DIRECTIONS
Across these entries, report how many lines include the string "Fensterheber", with nothing but the number.

GIVEN INFORMATION
[Start of Attachment]

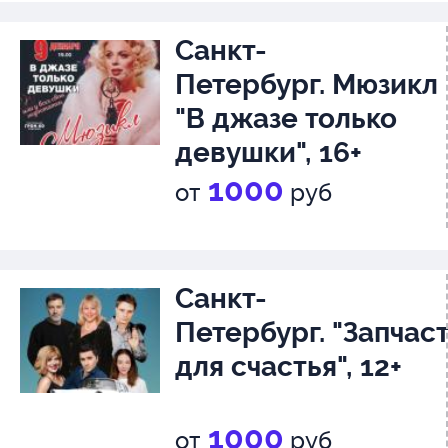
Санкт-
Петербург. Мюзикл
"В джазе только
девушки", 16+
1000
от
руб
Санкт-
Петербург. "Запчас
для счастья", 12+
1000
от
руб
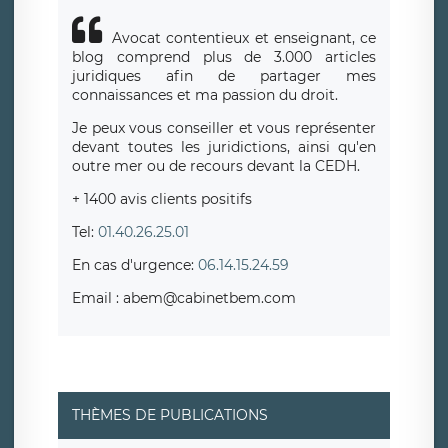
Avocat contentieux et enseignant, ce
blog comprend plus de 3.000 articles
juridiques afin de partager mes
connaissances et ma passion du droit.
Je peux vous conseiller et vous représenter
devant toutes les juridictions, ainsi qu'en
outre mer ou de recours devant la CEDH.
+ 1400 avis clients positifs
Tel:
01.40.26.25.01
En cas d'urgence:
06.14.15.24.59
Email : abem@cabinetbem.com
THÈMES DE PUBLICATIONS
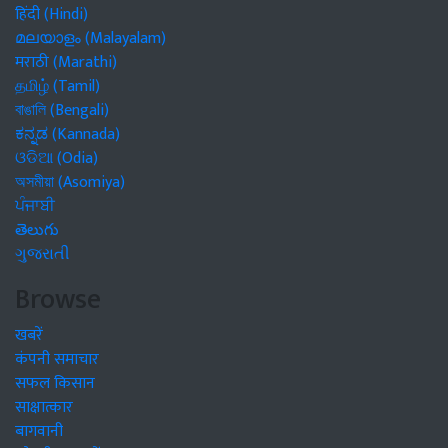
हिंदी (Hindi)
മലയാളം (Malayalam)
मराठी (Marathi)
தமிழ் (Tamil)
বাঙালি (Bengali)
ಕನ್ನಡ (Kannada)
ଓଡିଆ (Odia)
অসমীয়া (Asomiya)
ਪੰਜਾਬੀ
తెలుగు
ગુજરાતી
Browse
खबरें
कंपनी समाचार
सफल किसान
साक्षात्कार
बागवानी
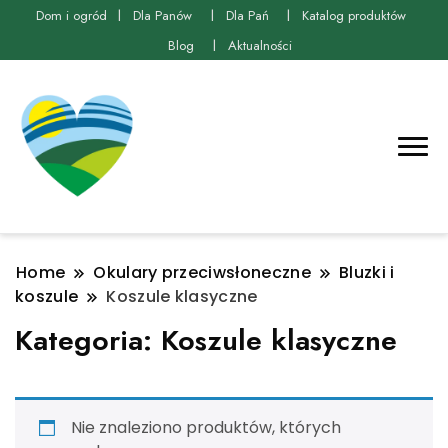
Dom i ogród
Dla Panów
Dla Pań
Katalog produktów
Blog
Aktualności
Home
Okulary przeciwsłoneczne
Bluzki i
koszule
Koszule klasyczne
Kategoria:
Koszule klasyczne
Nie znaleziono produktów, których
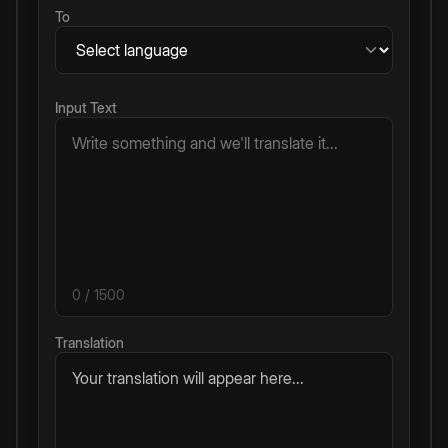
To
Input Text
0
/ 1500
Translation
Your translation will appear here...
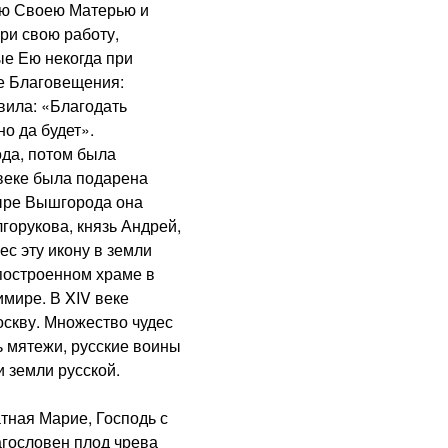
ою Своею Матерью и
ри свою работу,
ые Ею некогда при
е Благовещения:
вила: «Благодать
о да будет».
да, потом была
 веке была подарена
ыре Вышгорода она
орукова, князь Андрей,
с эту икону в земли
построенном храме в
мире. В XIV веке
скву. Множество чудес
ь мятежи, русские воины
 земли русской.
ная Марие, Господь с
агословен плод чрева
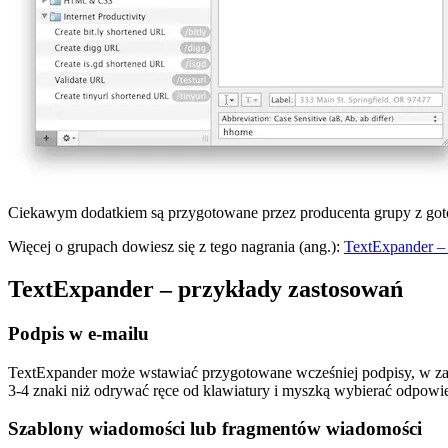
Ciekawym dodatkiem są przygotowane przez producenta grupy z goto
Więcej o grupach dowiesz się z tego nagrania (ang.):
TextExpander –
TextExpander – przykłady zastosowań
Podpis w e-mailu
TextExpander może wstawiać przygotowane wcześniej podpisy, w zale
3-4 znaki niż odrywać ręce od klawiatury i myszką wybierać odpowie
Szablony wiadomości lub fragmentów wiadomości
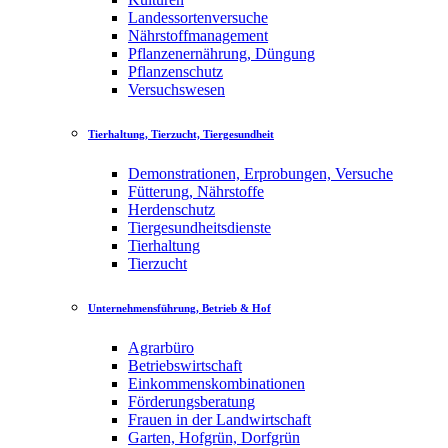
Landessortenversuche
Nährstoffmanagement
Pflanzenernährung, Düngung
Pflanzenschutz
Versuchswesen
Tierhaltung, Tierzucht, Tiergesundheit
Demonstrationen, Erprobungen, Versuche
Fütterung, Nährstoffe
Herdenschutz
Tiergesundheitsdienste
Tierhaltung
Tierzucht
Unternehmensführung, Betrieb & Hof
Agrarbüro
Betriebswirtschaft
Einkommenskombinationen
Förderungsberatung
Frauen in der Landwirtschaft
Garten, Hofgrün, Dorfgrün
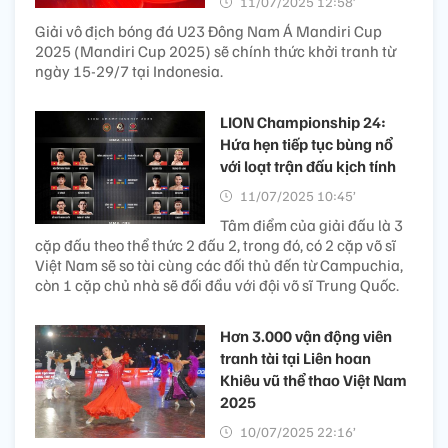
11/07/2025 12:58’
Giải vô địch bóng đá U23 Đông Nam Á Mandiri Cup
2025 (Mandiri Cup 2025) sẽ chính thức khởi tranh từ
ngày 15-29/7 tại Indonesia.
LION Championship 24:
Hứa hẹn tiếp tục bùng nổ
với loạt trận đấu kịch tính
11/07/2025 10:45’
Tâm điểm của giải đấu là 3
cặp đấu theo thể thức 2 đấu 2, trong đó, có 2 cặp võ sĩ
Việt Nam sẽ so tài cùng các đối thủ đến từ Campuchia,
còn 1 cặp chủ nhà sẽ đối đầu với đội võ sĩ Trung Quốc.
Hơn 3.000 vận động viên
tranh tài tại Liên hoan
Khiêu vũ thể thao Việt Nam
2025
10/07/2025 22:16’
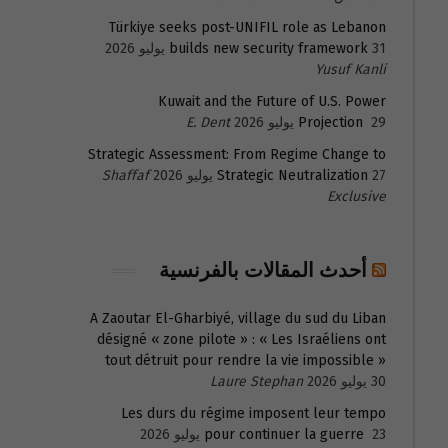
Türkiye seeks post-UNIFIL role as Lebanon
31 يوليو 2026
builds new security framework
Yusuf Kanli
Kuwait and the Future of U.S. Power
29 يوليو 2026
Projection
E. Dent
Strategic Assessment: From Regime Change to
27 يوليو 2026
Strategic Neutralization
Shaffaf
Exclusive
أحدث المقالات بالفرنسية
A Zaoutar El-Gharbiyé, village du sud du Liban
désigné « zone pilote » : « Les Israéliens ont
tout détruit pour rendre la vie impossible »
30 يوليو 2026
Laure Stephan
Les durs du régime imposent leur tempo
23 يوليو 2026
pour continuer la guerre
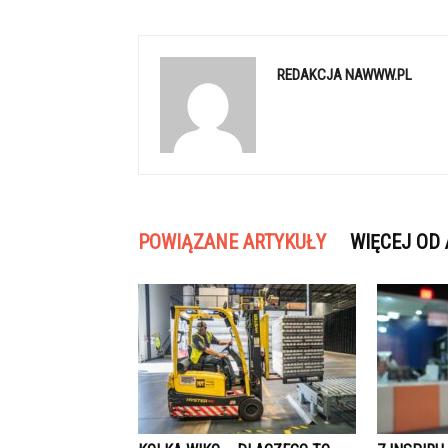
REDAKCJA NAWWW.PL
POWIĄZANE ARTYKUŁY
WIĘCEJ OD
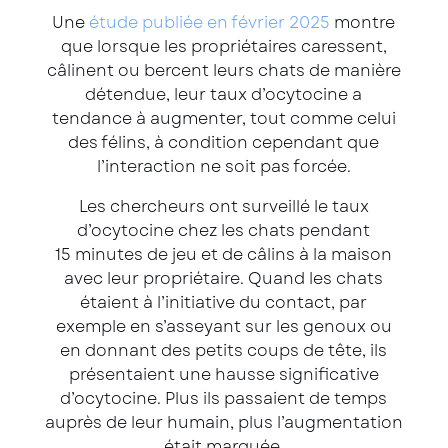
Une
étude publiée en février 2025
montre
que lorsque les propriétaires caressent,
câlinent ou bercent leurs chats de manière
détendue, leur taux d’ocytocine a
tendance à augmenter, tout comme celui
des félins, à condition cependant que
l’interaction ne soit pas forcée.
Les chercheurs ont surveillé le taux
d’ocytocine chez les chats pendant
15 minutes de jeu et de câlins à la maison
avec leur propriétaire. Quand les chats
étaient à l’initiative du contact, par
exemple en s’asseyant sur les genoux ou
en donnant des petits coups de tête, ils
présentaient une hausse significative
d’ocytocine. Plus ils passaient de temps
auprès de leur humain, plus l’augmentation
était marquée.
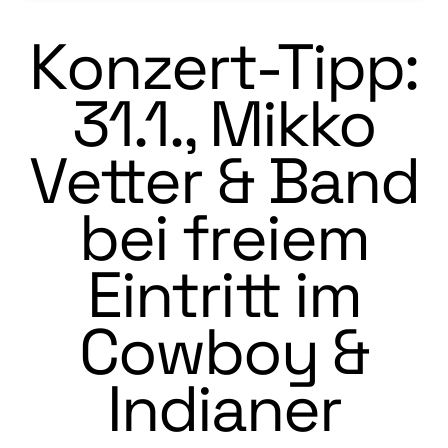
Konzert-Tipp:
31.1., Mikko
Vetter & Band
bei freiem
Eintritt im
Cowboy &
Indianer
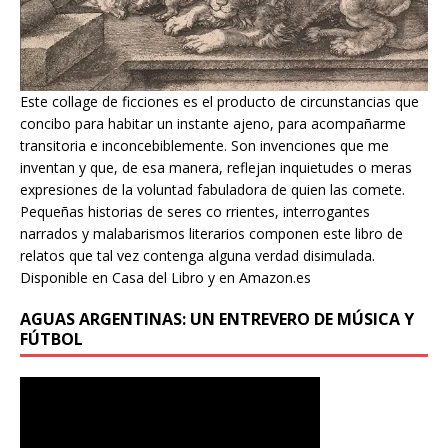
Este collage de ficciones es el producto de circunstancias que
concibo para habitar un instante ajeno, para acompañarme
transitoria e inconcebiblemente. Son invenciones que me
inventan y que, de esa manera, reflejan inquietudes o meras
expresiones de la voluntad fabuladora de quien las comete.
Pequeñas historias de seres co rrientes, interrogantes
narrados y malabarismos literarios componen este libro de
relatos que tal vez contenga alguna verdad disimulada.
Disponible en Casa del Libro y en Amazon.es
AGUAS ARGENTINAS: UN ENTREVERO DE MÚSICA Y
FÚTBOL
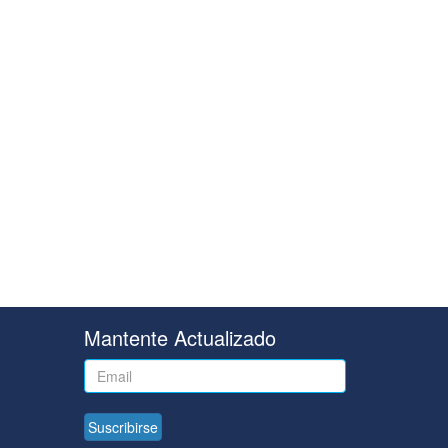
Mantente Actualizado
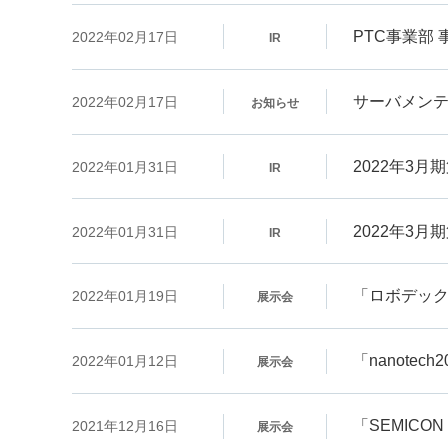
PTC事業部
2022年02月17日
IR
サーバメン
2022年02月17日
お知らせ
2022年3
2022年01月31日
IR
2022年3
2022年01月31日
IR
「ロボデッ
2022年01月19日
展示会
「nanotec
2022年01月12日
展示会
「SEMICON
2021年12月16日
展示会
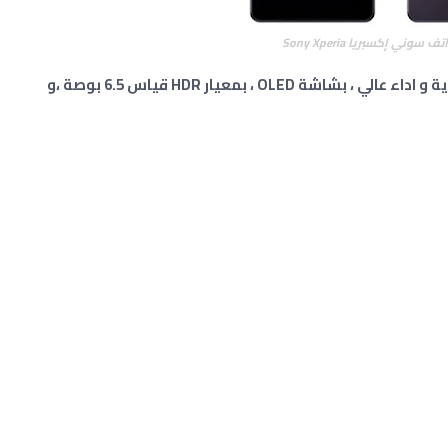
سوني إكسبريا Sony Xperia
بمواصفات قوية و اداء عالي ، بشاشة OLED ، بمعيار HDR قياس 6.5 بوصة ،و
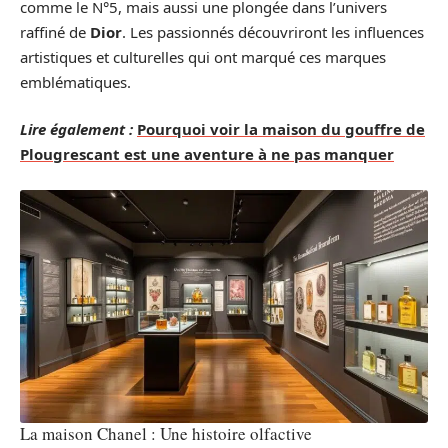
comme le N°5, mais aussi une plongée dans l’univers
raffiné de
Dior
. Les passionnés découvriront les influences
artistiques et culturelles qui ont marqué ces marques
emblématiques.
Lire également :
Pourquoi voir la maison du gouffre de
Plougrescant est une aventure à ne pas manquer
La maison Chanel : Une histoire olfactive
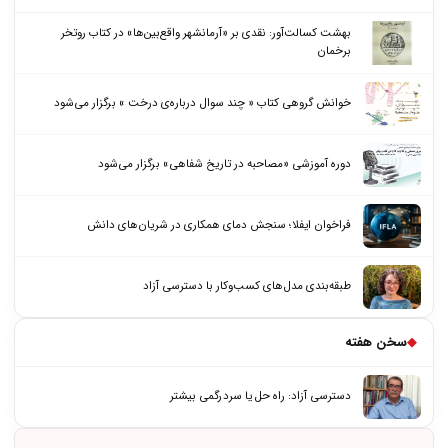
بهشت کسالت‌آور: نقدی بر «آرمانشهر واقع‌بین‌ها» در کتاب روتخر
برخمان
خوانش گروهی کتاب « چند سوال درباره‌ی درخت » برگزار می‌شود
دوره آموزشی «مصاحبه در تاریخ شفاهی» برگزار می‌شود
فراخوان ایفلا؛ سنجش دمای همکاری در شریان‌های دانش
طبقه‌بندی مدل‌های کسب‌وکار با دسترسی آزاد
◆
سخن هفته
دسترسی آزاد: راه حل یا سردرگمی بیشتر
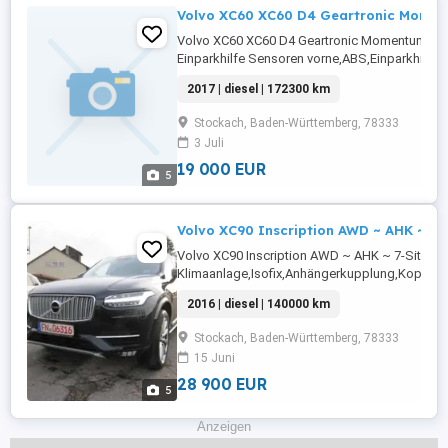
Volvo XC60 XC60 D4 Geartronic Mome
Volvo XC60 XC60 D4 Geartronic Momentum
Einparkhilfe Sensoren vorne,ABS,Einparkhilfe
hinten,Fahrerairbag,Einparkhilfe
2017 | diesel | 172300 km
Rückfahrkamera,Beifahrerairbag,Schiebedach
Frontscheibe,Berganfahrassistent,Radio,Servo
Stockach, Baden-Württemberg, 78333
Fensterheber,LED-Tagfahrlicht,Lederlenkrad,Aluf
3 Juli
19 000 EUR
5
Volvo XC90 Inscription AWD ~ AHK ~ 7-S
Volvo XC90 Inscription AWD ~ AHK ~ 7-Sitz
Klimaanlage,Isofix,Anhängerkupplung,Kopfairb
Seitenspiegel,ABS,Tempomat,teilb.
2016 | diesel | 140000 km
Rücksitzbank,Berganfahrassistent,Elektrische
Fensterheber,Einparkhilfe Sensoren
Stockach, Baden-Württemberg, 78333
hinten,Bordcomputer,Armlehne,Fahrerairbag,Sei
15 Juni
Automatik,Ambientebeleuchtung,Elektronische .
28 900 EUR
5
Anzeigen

[End of Attachment]

RESULT FOR THIS EXERCISE
2